Please install R.
Please install the latest Preview version of RStudio.
R comes with a base system and some contributed packages. This is what you just downloaded. The functionality of R can be significantly extended by using additional contributed packages, also called libraries. Those packages typically contain commands (functions) for more specialized tasks. They can also contain example datasets. We will make use of a series of external packages to work with spatial data later.
To install additional packages there are two main options:
install.packages("NameOfTheLibraryToInstall", dependencies = TRUE)
In order to actually use commands from the installed packages you also will need to load the installed packages.
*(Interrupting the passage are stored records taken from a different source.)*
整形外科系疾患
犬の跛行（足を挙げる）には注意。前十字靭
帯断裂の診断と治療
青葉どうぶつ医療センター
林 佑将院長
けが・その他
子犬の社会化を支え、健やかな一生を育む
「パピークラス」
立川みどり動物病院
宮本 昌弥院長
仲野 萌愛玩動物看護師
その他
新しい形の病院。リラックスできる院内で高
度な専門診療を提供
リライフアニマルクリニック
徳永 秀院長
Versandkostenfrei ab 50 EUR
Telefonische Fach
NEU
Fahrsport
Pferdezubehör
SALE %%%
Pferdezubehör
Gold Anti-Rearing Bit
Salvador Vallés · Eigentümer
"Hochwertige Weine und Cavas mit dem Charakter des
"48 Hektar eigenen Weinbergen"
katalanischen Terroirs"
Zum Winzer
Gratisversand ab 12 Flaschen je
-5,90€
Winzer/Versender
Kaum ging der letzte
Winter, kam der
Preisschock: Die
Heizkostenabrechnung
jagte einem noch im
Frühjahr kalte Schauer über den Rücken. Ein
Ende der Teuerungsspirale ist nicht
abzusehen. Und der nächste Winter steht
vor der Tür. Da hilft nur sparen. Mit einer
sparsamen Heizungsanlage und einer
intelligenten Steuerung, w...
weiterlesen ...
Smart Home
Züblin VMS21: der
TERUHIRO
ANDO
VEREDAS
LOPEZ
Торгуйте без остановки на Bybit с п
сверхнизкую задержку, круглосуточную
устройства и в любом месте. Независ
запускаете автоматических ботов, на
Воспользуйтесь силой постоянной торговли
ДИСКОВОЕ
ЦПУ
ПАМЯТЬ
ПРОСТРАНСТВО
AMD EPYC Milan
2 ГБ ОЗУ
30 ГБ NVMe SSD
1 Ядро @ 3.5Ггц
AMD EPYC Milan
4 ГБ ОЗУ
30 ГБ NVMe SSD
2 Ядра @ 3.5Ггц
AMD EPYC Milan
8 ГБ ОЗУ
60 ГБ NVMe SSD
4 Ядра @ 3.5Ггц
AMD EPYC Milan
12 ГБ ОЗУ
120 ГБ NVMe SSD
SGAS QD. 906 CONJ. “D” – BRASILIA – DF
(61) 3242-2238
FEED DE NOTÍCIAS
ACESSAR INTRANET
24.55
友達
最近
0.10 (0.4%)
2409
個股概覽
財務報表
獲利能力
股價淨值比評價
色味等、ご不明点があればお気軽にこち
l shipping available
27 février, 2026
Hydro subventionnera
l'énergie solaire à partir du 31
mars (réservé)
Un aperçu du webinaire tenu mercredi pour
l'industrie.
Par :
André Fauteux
This can be automated (whenever you launch R it will also load the libraries for you - see for example here) or otherwise you need to sumbit a command:
library(NameOfTheLibraryToLoad)
or
require(NameOfTheLibraryToLoad)
The difference between the two is that library will result in an error, if the library does not exist, whereas require will result in a warning.
Find the Console window, type in the following line, hit enter and see what happens.
volcano.r <- raster(volcano); spplot(volcano.r)raster, including its dependenciesUse the "up" arrow on your keyboard to recall the line that you last typed in and hit enter
RStudio is a development environment that makes working with R easier. In order to use it you need to also have R installed (which we did above). These are two independent software pieces, however they work together seamlessly. When launching RStudio it automatically detects your R installation and starts it up as well.
Some features of RStudio:
[ Demo ]
Here is how you assign a value to a variable. Variable names cannot contain spaces and they cannot begin with a dot followed by a number. For example, The Moon and .2TheMoon will not work. .ToTheMoon will work, but is not recommended. (To find reserved words in R type ?reserved in your console or search for reserved in the help).
x <- 14 # x = 14 also works, but some feel strongly that it should not be used and this is a comment, BTW
(Tip: Use Alt and - as shortcut for <- on a Mac.)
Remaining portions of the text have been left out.